Hacker News new | past | comments | ask | show | jobs | submit login

What kind of applications do you want to build? What non-lisp languages do you usually work with?

I think you will find that Clojure has the largest community and the widest use for commercial applications but, depending on your specific interests, either racket or common lisp could be a better fit.

In summary, I think we need more information about your goals.




Thanks, good points. I am working primarily with nodejs / typescript. So, yeah lisp is a totally different paradigm for me. In terms what want to build, backed and cli tools would be a good start for me.


I'm going to say Clojure is probably what you want. Via clojurescript, it has very good interoperability with the tools you're already using and it's possible that you might even choose to use it on the front end in the browser. That, coupled with the size of the community suggest to me that it is the winner here.

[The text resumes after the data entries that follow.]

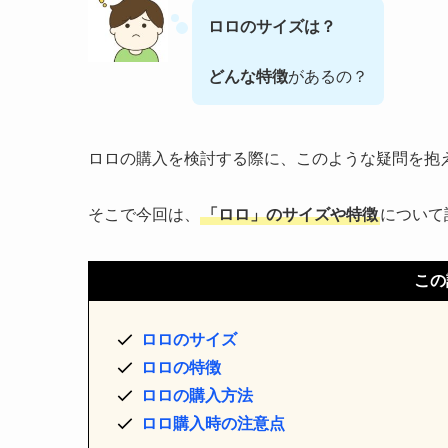
ロロのサイズは？
どんな特徴
があるの？
ロロの購入を検討する際に、このような疑問を抱
そこで今回は、
「ロロ」のサイズや特徴
について
この
ロロのサイズ
ロロの特徴
ロロの購入方法
ロロ購入時の注意点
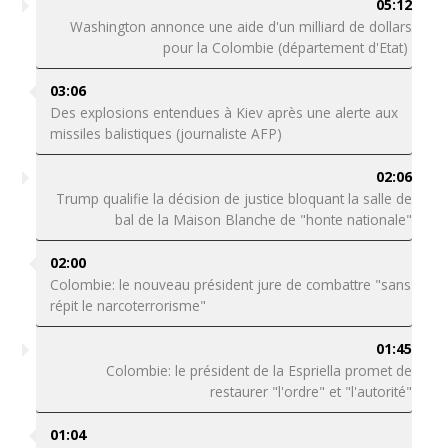
05:12
Washington annonce une aide d'un milliard de dollars
pour la Colombie (département d'Etat)
03:06
Des explosions entendues à Kiev après une alerte aux
missiles balistiques (journaliste AFP)
02:06
Trump qualifie la décision de justice bloquant la salle de
bal de la Maison Blanche de "honte nationale"
02:00
Colombie: le nouveau président jure de combattre "sans
répit le narcoterrorisme"
01:45
Colombie: le président de la Espriella promet de
restaurer "l'ordre" et "l'autorité"
01:04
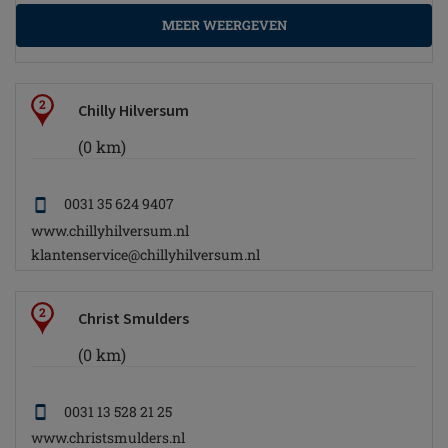
MEER WEERGEVEN
2
Chilly Hilversum
(0 km)
0031 35 624 9407
www.chillyhilversum.nl
klantenservice@chillyhilversum.nl
2
Christ Smulders
(0 km)
0031 13 528 21 25
www.christsmulders.nl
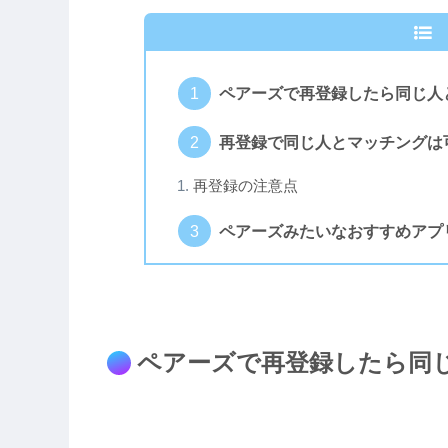
ペアーズで再登録したら同じ人
再登録で同じ人とマッチングは
再登録の注意点
ペアーズみたいなおすすめアプ
ペアーズで再登録したら同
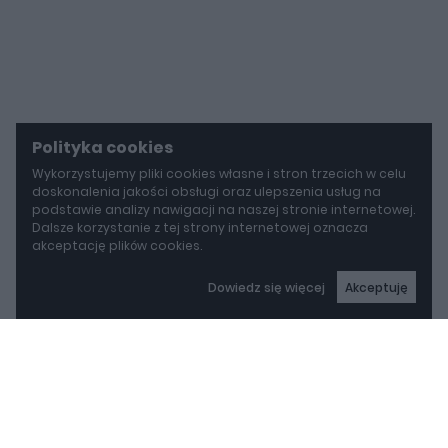
Polityka cookies
Wykorzystujemy pliki cookies własne i stron trzecich w celu
doskonalenia jakości obsługi oraz ulepszenia usług na
podstawie analizy nawigacji na naszej stronie internetowej.
Dalsze korzystanie z tej strony internetowej oznacza
akceptację plików cookies.
Dowiedz się więcej
Akceptuję
autoGALERIA
Mazda wyciąga z grobu CX-3. Nowa generacja już jeździ po drogach
Mazda wyciąga z grobu
CX-3. Nowa generacja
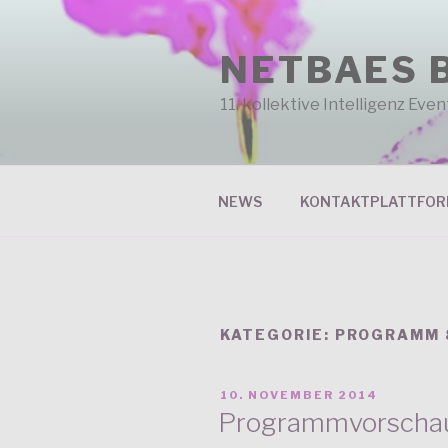
Zum
Inhalt
NETBAES 
springen
11. kollektive Intelligenz Ev
NEWS
KONTAKTPLATTFO
KATEGORIE: PROGRAMM 
VERÖFFENTLICHT
10. NOVEMBER 2014
AM
Programmvorschau 8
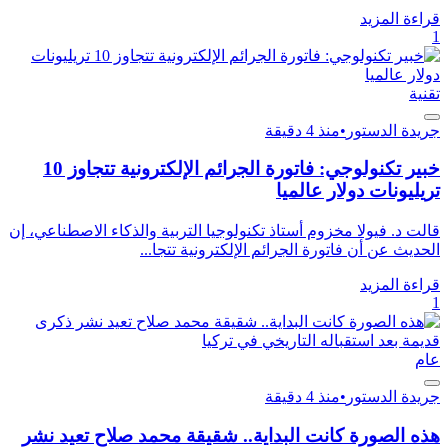
قراءة المزيد
1
تقنية
جريدة الدستور
•
منذ 4 دقيقة
خبير تكنولوجي: فاتورة الجرائم الإلكترونية تتجاوز 10
تريليونات دولار عالميا
قالت د. فيولا مخزوم أستاذ تكنولوجيا التربية والذكاء الاصطناعي، إن
الحديث عن أن فاتورة الجرائم الإلكترونية تتجا...
قراءة المزيد
1
عام
جريدة الدستور
•
منذ 4 دقيقة
هذه الصورة كانت البداية.. شقيقة محمد صلاح تعيد نشر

For the (browser) front-end, there are lots of neat idiomatic-clojure libraries like https://reagent-project.github.io/

For command-line scripting, your program will ultimately mostly access the filesystem or other OS functionality via interop with the host platform (either Java or Node).


In that case, Clojure, ClojureScript, and Babashka ( https://github.com/babashka/ ) is perhaps the best set of options for you. This are three implementations of the same language.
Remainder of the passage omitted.